===== STORED DATA

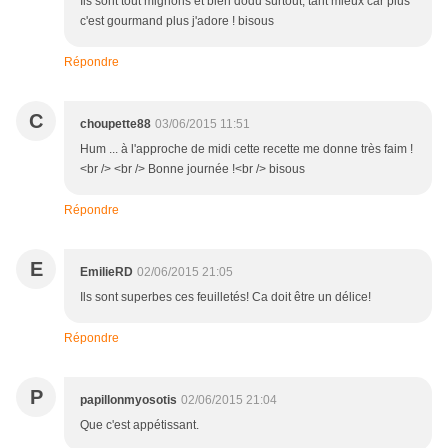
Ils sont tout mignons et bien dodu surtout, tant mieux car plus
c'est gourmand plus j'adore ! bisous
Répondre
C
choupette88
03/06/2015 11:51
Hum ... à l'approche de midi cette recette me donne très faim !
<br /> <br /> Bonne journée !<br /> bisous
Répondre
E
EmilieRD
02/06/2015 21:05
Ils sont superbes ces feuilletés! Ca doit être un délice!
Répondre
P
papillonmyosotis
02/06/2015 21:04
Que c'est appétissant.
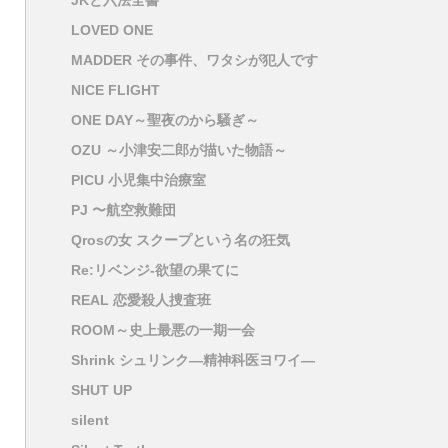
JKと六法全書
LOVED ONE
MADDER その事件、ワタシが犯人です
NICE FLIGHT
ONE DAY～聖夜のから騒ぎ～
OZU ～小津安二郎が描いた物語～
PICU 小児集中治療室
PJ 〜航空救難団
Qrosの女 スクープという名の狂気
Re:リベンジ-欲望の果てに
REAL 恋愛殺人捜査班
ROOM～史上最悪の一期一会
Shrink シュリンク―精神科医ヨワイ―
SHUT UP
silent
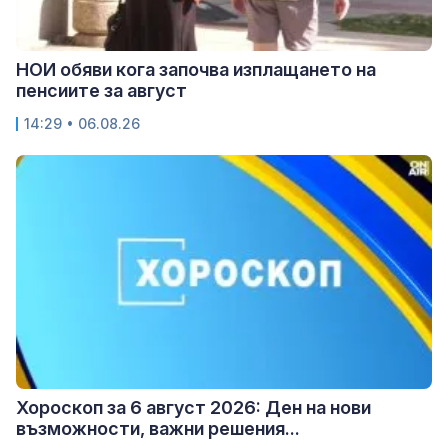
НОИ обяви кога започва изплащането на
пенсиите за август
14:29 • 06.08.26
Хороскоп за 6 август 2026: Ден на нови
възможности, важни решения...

==========

EXERCISE AIM -
Set down the entries word for word, omitting all pictures.

RESULT OF THIS TASK -
Ils sont tout mignons et bien dodu surtout, tant mieux car plus
c'est gourmand plus j'adore ! bisous
Répondre
C
choupette88
03/06/2015 11:51
Hum ... à l'approche de midi cette recette me donne très faim !
<br /> <br /> Bonne journée !<br /> bisous
Répondre
E
EmilieRD
02/06/2015 21:05
Ils sont superbes ces feuilletés! Ca doit être un délice!
Répondre
P
papillonmyosotis
02/06/2015 21:04
Que c'est appétissant.
JKと六法全書
LOVED ONE
MADDER その事件、ワタシが犯人です
NICE FLIGHT
ONE DAY～聖夜のから騒ぎ～
OZU ～小津安二郎が描いた物語～
PICU 小児集中治療室
PJ 〜航空救難団
Qrosの女 スクープという名の狂気
Re:リベンジ-欲望の果てに
REAL 恋愛殺人捜査班
ROOM～史上最悪の一期一会
Shrink シュリンク―精神科医ヨワイ―
SHUT UP
silent
НОИ обяви кога започва изплащането на
пенсиите за август
14:29 • 06.08.26
Хороскоп за 6 август 2026: Ден на нови
възможности, важни решения...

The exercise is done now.